In 2007, a paper was published in the medical journal The Lancet that sought to study how the WHO expert panels reach their conclusions, which are profoundly important in shaping global policy on public health . The study, conducted jointly between the Norwegian Centre for Health Services and the Centre for Health Economics at McMaster University in Canada, and funded by the EU concluded systematic reviews were rarely used and the favoured way of developing a report was to use an expert committee or individual experts. One interview among the 29 directors or equivalents commented thus: “There is a tendency to get people around a table and get consensus – everything they do has a scientific part and a political part. This usually means you go to the lowest common denominator or the views of a ‘strong’ person at the table.” This criticism was bad enough but worse was to come. Two papers were published subsequently in the Lancet, one by researchers looking at insecticide treated anti-malarial bed-nets and another looking at child mortality . For the first paper, the authors outline the success of the programme but, importantly, they also outlined some important uncertainties in the data. The WHO received drafts of the data and ahead of the Lancet publication, issued a press release claiming that the data “ends the debate about how to deliver long-lasting insecticidal nets”. The second paper from researchers at Harvard and Queensland universities reported disappointing progress I the rate of reduction of childhood mortality. UNICEF contacted the Lancet about the paper but after considerable consultation with individual experts the Lancet decided to publish and informed UNICEF of the intended data of the publication. UNICEF then fast tracked the publication of its annual State of the World’s Children Report and made claims contrary to the paper. These two actions by the UN agencies, caused the Lancet to pen an editorial which concluded thus: “But the danger is that by appearing to manipulate science, breach trust, resist competition and reject accountability, WHO and UNICEF are acting contrary to scientific norms that one would have expected UN technical agencies to uphold. Worse, they risk inadvertently corroding their own long-term credibility” Scornful criticism for a top class medical journal!!

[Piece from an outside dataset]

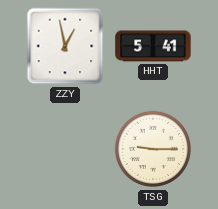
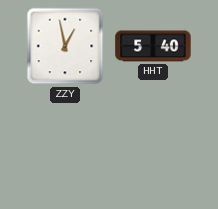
HHT: 5:41 -> 5:40
TSG: 9:15 -> none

The UN moves slowly and thus in 2012, in response to such scathing criticism, it issued a specific handbook for guideline development and they established a Guideline Review Committee to be involved in evaluating all subsequent guidelines. Central to this process was the internationally accepted approach to the development of guidelines called the GRADE (Grading of Recommendations Assessment, Development and Evaluation) process. Grade is used to evaluate confidence in the effect of some action or intervention and classifies this confidence as high, moderate, low or very low. If there is more than on effect possible, the overall grading is based on the weakest measure of confidence. In addition to the strength of evidence on outcomes from actions or interventions, GRADE also rates the overall recommendations as strong or conditional. An international panel set out to examine how guidelines and recommendations of the WHO adhered to the GRADE system since its introduction in 2007 up to the year 2012 . A total of 160 recommendations were found and reviewers worked in pairs to evaluate adherence to GRADE guidelines. Of the guidelines deemed to be strong, 56% were found to have low or very low confidence in estimates. Only 17% had high confidence in estimates. . Turning to the 167 recommendations that were considered weak, 85% were indeed based on low to very low confidence in the estimates of the effect of the action or intervention. Thus for example, 100% of the strong recommendations were found to be based on low to very low effects estimates for guidelines on nutrition and influenza. Half of the recommendations in the area of maternal and reproductive health, child health, HIV/AIDS and TB were deemed to be strong recommendations based on low to very low confidence in the outcome effects.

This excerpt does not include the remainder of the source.